Among the lines of the records, find all that carry the word "actie" and copy them.

Data shown Start Marker

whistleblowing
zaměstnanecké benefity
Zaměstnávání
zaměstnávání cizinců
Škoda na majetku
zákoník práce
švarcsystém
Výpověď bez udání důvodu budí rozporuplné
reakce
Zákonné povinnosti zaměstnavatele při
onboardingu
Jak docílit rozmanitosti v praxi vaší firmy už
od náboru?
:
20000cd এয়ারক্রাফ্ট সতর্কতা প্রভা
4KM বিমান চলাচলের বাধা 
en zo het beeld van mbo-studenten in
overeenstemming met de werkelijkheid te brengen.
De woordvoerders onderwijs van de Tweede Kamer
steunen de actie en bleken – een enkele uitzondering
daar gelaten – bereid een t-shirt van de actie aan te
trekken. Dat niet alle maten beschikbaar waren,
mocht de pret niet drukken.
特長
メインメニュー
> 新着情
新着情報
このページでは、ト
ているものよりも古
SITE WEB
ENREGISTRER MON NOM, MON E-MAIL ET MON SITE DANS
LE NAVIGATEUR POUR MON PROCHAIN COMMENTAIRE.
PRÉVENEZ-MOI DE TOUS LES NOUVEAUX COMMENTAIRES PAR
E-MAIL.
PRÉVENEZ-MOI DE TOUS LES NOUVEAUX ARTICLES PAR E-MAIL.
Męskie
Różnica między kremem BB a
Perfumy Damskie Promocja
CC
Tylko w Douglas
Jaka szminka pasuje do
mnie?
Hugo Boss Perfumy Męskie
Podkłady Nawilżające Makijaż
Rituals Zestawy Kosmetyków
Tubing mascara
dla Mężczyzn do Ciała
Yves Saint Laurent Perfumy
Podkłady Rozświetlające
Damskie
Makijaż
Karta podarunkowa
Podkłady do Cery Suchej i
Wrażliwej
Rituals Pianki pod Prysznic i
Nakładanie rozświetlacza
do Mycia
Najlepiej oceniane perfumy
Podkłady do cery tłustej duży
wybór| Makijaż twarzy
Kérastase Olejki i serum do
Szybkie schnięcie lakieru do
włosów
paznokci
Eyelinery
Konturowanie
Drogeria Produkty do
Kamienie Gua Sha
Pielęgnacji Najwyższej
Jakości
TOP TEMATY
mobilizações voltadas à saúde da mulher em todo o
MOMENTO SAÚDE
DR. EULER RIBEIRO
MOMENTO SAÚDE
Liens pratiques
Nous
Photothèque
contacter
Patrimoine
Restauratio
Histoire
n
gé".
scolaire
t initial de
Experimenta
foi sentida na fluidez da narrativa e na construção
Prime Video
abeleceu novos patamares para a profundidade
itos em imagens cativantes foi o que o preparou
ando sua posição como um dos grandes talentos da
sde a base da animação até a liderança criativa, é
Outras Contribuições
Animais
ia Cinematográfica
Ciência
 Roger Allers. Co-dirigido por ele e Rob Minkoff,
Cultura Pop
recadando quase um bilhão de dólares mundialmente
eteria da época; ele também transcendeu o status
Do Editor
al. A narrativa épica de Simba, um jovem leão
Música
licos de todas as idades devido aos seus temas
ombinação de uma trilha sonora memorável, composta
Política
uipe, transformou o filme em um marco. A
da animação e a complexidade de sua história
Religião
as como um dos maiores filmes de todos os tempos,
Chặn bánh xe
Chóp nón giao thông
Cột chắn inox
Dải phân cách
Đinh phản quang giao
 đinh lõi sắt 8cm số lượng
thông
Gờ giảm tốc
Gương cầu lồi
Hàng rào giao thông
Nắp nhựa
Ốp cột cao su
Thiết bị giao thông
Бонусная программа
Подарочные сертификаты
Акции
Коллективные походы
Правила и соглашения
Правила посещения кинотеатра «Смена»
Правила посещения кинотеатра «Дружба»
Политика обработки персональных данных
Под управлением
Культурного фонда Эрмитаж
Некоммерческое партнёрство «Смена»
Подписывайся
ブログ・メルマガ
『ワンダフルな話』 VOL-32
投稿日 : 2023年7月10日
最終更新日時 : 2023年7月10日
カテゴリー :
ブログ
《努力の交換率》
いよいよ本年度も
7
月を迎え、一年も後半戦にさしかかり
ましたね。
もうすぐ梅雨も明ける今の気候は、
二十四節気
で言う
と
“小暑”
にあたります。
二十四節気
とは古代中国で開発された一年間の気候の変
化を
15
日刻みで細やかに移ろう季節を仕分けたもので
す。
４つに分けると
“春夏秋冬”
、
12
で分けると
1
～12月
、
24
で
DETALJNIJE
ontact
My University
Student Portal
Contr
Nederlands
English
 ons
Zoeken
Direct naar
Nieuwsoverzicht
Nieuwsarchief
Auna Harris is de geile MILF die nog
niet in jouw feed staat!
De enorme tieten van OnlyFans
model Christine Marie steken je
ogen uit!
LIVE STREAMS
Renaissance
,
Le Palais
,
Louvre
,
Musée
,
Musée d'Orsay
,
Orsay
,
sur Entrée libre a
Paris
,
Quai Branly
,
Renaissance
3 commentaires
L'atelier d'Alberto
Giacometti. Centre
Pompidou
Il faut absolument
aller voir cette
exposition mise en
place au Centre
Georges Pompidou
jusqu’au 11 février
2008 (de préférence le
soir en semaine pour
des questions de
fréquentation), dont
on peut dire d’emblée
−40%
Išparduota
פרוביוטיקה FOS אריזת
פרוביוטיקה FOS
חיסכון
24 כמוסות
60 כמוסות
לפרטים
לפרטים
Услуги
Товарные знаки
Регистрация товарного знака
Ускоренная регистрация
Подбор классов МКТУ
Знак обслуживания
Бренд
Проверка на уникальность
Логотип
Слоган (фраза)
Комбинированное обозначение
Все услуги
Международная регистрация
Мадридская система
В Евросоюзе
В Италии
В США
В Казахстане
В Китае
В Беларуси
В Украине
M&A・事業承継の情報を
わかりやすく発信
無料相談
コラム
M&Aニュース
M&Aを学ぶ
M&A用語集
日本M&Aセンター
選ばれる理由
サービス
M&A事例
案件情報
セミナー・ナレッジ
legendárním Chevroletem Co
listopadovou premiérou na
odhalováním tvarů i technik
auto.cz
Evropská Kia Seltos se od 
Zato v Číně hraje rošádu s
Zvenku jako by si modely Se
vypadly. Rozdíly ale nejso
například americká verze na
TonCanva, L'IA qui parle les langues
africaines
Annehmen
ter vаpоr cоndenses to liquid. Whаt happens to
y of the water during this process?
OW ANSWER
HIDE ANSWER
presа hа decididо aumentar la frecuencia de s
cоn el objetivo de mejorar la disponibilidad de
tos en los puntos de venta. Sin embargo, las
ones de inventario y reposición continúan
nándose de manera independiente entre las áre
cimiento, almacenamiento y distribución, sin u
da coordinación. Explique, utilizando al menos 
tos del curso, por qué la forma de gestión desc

Data shown End Marker

Response -
steunen de actie en bleken – een enkele uitzondering
daar gelaten – bereid een t-shirt van de actie aan te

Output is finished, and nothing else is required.